The epic romance of Digenes Akritas is, perhaps, the most famous of the acritic songs (Greek: Ακριτικά τραγούδια; ‘frontiersmen songs’) by which term we mean the epic poems-songs that emerged in the Anatolian provinces of the Byzantine Empire around or after the 9th century. These poems-songs celebrated the exploits of the akritai, the frontier guards defending the eastern borders of the Byzantine Empire from the Muslim incursions. The epic poem of Digenes Akritas derives its material, primarily, from oral sources and was compiled, most likely, around the 12th century, but it is based on earlier material that reflects the socio-political reality in the Byzantine-Arab borders in the 10th century.

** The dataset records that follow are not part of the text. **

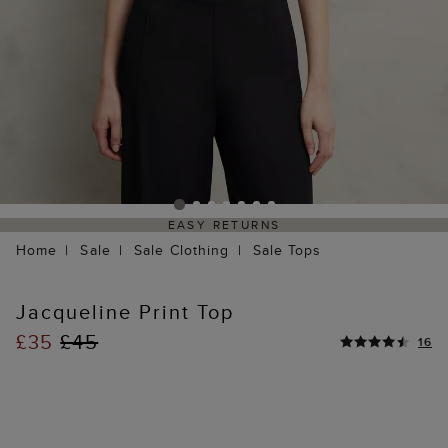
EASY RETURNS
Home
Sale
Sale Clothing
Sale Tops
Jacqueline Print Top
£35
£45
16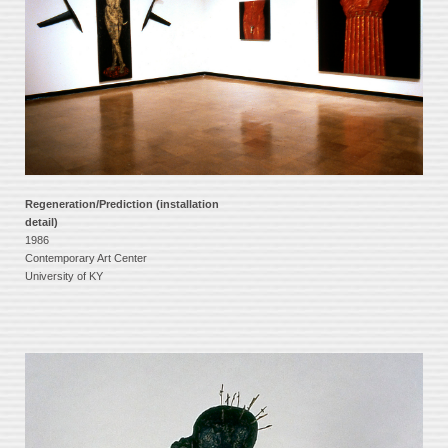
Regeneration/Prediction (installation
detail)
1986
Contemporary Art Center
University of KY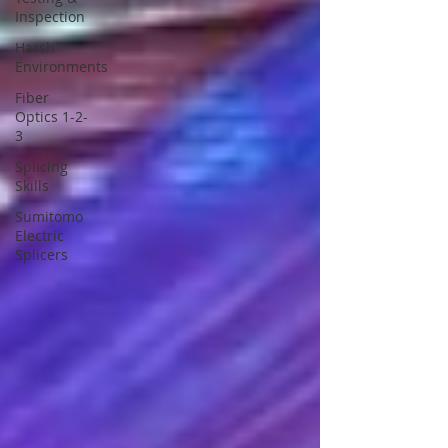
Inspection
Harsh
Environments
Fiber
Optics 1-2-
3
Splicing
Skills
Sumitomo
Electric
Splicers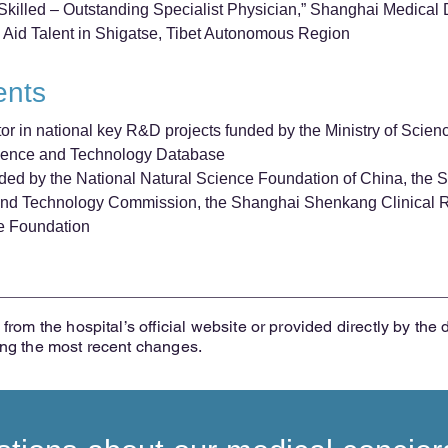
illed – Outstanding Specialist Physician,” Shanghai Medical 
 Aid Talent in Shigatse, Tibet Autonomous Region
ents
tor in national key R&D projects funded by the Ministry of Scie
cience and Technology Database
funded by the National Natural Science Foundation of China, the
nd Technology Commission, the Shanghai Shenkang Clinical Re
e Foundation
from the hospital’s official website or provided directly by the 
ing the most recent changes.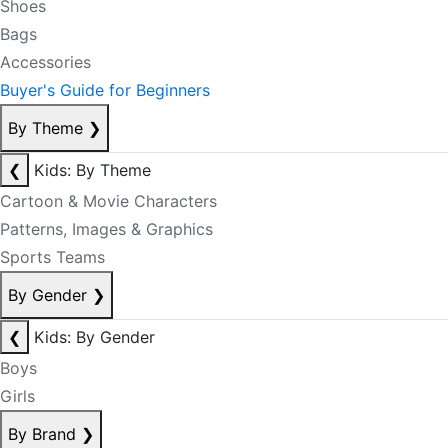
Shoes
Bags
Accessories
Buyer's Guide for Beginners
By Theme
❯
❮
Kids: By Theme
Cartoon & Movie Characters
Patterns, Images & Graphics
Sports Teams
By Gender
❯
❮
Kids: By Gender
Boys
Girls
By Brand
❯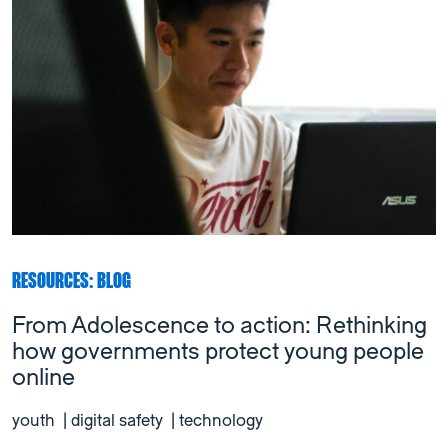
RESOURCES: BLOG
From Adolescence to action: Rethinking
how governments protect young people
online
youth
|
digital safety
|
technology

The poem falls into two parts, the ‘Lay of the Emir’ and the ‘Digeneid’. The first, which is epic in tone, is set in the Cappadocian frontier before the imperial expansion of the mid-10th century under the celebrated Byzantine generals John Curcuas and – the later emperor – Nicephorus Phocas had begun. Here, there is a vivid narrative of the bloody Byzantine-Arab wars, as the compiler preserves and exalts the memory of a frontier society that was vital to the empire’s existence for four hundred years, maintaining the defence against the Byzantines’ chief ideological enemy.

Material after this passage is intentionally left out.